2017年度 第18回 表在感覚、深部感覚

 今回はややキリが悪いですが、表在感覚のうち主として温度覚と痛覚、そして深部感覚のうち固有感覚の受容器である筋紡錘の機能と取り上げました。

 ここで言う温度覚は、熱痛や冷痛と区別します。そして、さらに温覚と冷覚に分けて考えます。それぞれの感覚の持つ特徴と、受容器の構造と神経線維をしっかりと頭に入れておきましょう。

 痛覚は表在感覚以外にも存在しますが、基本的な性質は表在痛として理解しておくのがいいと思います。あるいは、表在痛と多の部位の痛みを比較して考えられるようになるといいと思います。

 そもそも、医者にかかる理由の過半が「痛い」ということです。したがって、疼痛とはどういうものか、定義の説明に時間をかけましたが、各自でよく考えるようにしましょう。その上で、表在痛の特徴、受容器の構造と性質、神経線維についてよく整理しておきましょう。試験で問われることは言うまでもなく、臨床でも重要な知識です。

 深部感覚、特に固有感覚は概念的にはややわかりにくいですが、今回取り上げた筋紡錘と次回取り上げる腱器官、筋の状態を検知することによっての四肢や体幹の位置と動き方を知るための情報を提供してくれます。これらは運動機能を考える上でも重要な感覚器官です。

 次回は深部感覚を説明して、その後、体性感覚の伝導路について取り上げます。

2017年度 第17回 感覚総論、触圧覚

 遅くなりましたが、先週の重合の要点をまとめておきます。

 感覚単位は教科書では触れられていませんが、二点弁別閾や周辺抑制のしくみを考える上でわかりやすくなると考えて説明しました。実際に、感覚神経の末端には複数個の受容器が存在し、ある範囲に加えられた刺激に対して反応します。周辺抑制も教科書の説明では分かりにくいと思いますので、プリントの図を見ながら考えるとよいでしょう。

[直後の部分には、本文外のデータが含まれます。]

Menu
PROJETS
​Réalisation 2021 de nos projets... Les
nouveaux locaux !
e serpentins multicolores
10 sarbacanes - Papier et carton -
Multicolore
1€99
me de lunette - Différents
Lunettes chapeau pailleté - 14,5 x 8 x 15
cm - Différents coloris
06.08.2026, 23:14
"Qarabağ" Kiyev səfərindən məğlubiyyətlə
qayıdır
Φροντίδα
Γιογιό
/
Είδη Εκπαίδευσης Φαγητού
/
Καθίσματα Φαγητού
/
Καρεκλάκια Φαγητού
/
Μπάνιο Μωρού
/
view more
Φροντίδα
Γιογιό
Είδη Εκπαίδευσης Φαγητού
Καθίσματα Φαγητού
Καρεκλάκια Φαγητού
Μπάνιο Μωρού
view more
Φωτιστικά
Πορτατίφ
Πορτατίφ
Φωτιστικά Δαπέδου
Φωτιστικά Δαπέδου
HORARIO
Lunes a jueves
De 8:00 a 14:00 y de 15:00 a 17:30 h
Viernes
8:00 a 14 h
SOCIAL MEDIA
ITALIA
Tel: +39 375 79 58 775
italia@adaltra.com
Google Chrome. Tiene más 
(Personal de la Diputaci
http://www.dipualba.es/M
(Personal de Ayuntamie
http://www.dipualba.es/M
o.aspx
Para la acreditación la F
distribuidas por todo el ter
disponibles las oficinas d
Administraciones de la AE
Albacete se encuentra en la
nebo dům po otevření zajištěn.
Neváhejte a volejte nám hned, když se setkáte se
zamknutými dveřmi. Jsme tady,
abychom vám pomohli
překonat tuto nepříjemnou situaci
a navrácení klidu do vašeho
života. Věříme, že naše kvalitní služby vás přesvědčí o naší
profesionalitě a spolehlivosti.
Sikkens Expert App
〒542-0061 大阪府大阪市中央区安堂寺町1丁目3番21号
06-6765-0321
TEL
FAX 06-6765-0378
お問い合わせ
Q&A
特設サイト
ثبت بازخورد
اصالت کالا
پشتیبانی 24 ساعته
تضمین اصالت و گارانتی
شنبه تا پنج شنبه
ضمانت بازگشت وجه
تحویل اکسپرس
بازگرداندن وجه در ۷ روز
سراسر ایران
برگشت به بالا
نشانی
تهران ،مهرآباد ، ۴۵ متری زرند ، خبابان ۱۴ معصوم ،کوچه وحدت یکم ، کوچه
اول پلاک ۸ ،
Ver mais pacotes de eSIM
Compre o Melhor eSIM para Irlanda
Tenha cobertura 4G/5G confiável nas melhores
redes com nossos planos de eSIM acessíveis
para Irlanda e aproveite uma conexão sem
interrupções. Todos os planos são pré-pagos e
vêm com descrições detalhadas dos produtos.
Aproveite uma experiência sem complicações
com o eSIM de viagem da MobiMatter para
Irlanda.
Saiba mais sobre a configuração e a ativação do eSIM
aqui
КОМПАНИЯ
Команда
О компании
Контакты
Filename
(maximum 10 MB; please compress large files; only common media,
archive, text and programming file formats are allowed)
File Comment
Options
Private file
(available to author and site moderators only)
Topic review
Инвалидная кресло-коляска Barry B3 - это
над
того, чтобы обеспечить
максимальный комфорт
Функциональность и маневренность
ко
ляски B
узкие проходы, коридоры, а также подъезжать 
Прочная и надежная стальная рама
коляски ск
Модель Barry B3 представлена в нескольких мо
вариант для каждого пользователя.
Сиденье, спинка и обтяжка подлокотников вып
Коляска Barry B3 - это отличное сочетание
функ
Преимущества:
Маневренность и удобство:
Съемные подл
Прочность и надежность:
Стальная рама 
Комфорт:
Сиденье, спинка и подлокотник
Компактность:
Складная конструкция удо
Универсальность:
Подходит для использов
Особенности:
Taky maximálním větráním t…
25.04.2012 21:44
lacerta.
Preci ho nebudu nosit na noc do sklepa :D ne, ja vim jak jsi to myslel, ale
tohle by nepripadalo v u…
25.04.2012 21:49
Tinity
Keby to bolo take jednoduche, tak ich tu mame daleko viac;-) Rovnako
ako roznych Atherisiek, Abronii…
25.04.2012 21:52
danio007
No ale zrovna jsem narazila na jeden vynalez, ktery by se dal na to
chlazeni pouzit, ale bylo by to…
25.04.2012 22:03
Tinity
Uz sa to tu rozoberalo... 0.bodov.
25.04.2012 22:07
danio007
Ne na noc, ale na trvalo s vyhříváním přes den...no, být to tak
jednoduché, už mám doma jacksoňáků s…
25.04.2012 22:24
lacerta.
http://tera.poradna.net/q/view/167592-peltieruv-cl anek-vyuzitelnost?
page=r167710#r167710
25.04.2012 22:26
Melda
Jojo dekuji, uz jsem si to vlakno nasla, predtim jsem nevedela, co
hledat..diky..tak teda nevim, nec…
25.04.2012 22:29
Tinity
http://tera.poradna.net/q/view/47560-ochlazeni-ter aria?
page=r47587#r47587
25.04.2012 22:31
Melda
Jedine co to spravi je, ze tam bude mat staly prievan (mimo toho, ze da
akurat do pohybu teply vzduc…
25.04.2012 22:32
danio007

 さて、体性感覚は感覚としては非常にわかりやすく、また、皆さんにとってとりわけ関わりのある表在部に感覚受容器を持つ感覚を含んでいるため、やや詳しく説明をしています。表在感覚、特に触圧覚の受容器は多くの種類が知られており、それぞれの共通するところと相違するところがあります。自分なりに整理してしっかりと区別できるようにしておきましょう。相違点として重要なことは、それぞれの受容器の形態的な特徴とその機能です。いずれも機械的な刺激に反応しますが、皮膚に対して全く同じ強さと時間で刺激が加えられても、受容器によって反応するタイミングに差があります。このことが、皮膚の変位の大きさの違いに反応するのか、変位の速度の違いに反応するのか、あるいは変位の加速度の違いに反応するのか、という違いに現れてきます。

 明日は温度覚、痛覚、そして深部感覚を取り上げます。

2017年度 第16回 筋の種類、感覚機能総論

 遅くなってしまいましたが、後期最初の授業の内容を簡単にまとめておきます。

 前期にやり残した内容を簡単にまとめましたが、クラーレをはじめとするアセチルコリン受容体の作用を遮断する作用を持つ薬物の作用は臨床的に利用されているだけでなく、研究目的にも多用されています。ボツリヌス毒素は言うまでもなく食中毒の原因ともなり、重篤な症状を引き起こします。

 運動単位と神経支配比の考え方は筋の収縮の特徴を考える上で重要な性質です。今回は割愛しましたが、筋に強い負荷がかかって収縮するとき、最初からすべての運動単位(つまりすべての筋線維)が一斉に収縮するわけではなく、収縮する運動単位が徐々に増えていきます。このような現象を考える上で、運動単位とそれを構成する筋線維がどのように分布しているのかを知っておく筆余があります。また、筋線維の種類と運動単位の神経支配ヒトの間にも法則的な関係がありますので、よく見直しておきましょう。

 後半から感覚機能に入りました。適合刺激と感覚の投射の概念は、感覚機能を考える上で受容器の特性と中枢のはたらきが重要であることを示しています。また、ウェーバーの法則も単純ではありますが、感覚機能が神経系の作用であることを実感させてくれます。

 来週は体性感覚のうちの表在感覚に入ります。プリントを忘れないように。